Frank Gehry: The Invention of Supple Rigor

Frank Gehry: The Invention of Supple Rigor

I've long enjoyed the work of Frank Gehry. There is something magical about his lines, his movements, and his vision. They are so curvaceous, dreamy and accelerated. And yet, suppleness seems to take on a new measure of exactitude and precision. Rigor assumes a new shape.

I'm reading, "Conversations with Frank Gehry, with Barbara Isenberg", and I'm completely enchanted by the processual nature of Gehry's uncanny ability to incorporate the disparate: he utilizes other arts and concepts to rich and profound effect.

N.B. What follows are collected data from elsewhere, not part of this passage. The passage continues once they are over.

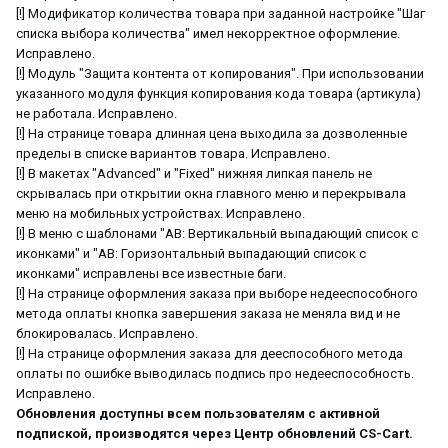
[!] Модификатор количества товара при заданной настройке "Шаг
списка выбора количества" имел некорректное оформление.
Исправлено.
[!] Модуль "Защита контента от копирования". При использовании
указанного модуля функция копирования кода товара (артикула)
не работала. Иcправлено.
[!] На странице товара длинная цена выходила за дозволенные
пределы в списке вариантов товара. Исправлено.
[!] В макетах "Advanced" и "Fixed" нижняя липкая панель не
скрывалась при открытии окна главного меню и перекрывала
меню на мобильных устройствах. Исправлено.
[!] В меню с шаблонами "AB: Вертикальный выпадающий список с
иконками" и "AB: Горизонтальный выпадающий список с
иконками" исправлены все известные баги.
[!] На странице оформления заказа при выборе недееспособного
метода оплаты кнопка завершения заказа не меняла вид и не
блокировалась. Исправлено.
[!] На странице оформления заказа для дееспособного метода
оплаты по ошибке выводилась подпись про недееспособность.
Исправлено.
Обновления доступны всем пользователям с активной
подпиской, производятся через Центр обновлений CS-Cart.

Here's Gehry on minimalism:

"I think it came out of the war, this tendency towards clearing the decks, cleaning everything up, having austerity and simplicity, making things minimal. I liked it in sculpture - Donald Judd, Richard Serra, Carl Andrea - I didn't like it in buildings. If you went into houses like that, you felt as if you had to sit a certain way. I couldn't imagine taking your jacket off and leaving it on a chair, or leaving your shoes while you got your slippers. It would just feel like you had to be more careful about things. Now people are doing it again. There's a nouveau minimalism now, and it seems more ridiculous than the first time around.

Then he adds: "Having said that, I love Ellsworth Kelly. I love minimalism in art, I do. I just wouldn't want to live in it. I wouldn't want to subject other people to it. But maybe there's a Zen quality about it."

Pictured above is one of my favorites of his work. It's his Santa Monica house that he renovated in 1978.